Hot rocks doon the toon (Geothermal energy)
Geothermal energy refers to heat (thermal) derived from the earth (geo). This article deals with the use of heat from rocks deep within the earth (typically 2 to 5km) and the technology is therefore often referred to as deep geothermal technology. As inferred by the title, there is a local involvement with this technology that is highlighted below. (The heat from a few metres below the surface may be extracted by the use of ground source or air source heat pumps, which are typically installed by individual householders to heat their homes.)
The source of the heat
The earth has a layered structure—a solid crust at the surface, a viscous molten mantle, a runnier liquid outer core and a solid inner core. With increasing depth the temperature rises and whether a given layer is solid or liquid is dependent on its constituents.

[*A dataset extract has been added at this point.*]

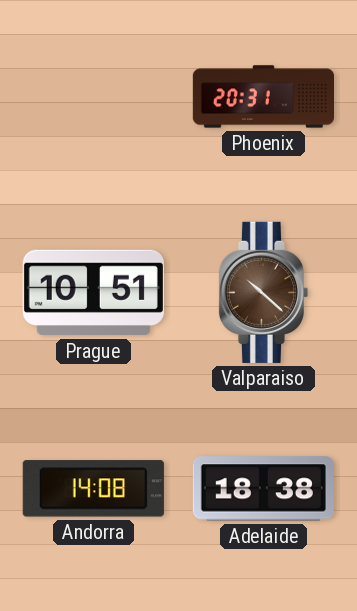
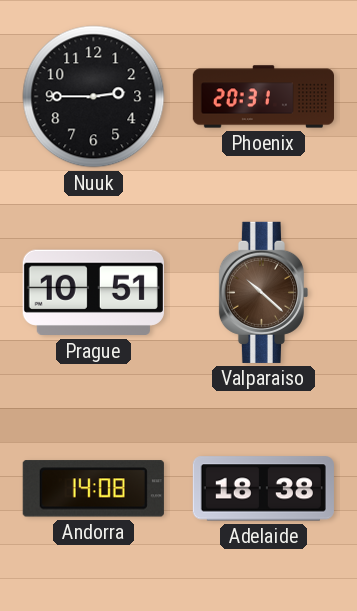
Nuuk: none -> 2:45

The temperature of the inner core may be about 7,000oC though estimates vary.
The earth’s internal heat has two sources:
(i) its formation 4.5 billion years ago through accretion (the coming together) of dust and gas from the Sun’s formation.
(ii) radioactive decay, which is the break-up of large unstable atoms of certain elements in the upper layers (mantle and crust).
Estimates of the contribution of each source vary—from 50% to 90% in the case of radioactive decay.
Harvesting the energy
In deep geothermal technology the heat from the rock is harvested from bore holes drilled to depths of up to 5 km. Water is pumped down one well. Heat is transferred from hot rock to water, which is then pumped to the surface via a second well. The hot water can then be piped to buildings (as in figure 1). A district heating scheme like this currently operates in Southampton.
Figure 1. Geothermal energy harnessed to heat buildings
A similar scheme is being developed at Newcastle Science Central by the Newcastle Institute for Research on Sustainability at Newcastle University. A bore hole has been drilled to a depth of nearly 2 km on the site of the old Newcastle Brewery. The temperature at the bottom of the well is sufficient to heat the water to around 80oC. The possibility that the hot water could be distributed to heat buildings in Science Central and adjoining areas, including the city centre’s Eldon Square shopping mall has been considered.
Sometimes a rock source is hot enough to boil the water. The resulting steam drives a turbine to generate electricity. If the rock source only provides hot water, the latter can via a heat exchanger transfer heat to another fluid that has a lower boiling point. The resultant vapour can then drive a turbine for electricity generation.
Major developments in geothermal power plants are planned for the south west of the UK starting with a site in Redruth, Cornwall, where drilling is expected to start later this year.
Reduction in CO2 emission and other attractions of geothermal
The potential of geothermal to significantly reduce CO2 emissions is enormous. Although some CO2 results from the combustion of hydrocarbon fuel conventionally used to provide the energy for drilling, the actual heat transfer from rock to water involves no CO2 production (in contrast to fossil fuel-fired power plants). Furthermore, it constitutes a constant source of energy that can be drawn upon according to demand, whatever the weather (unlike wind, solar or wave).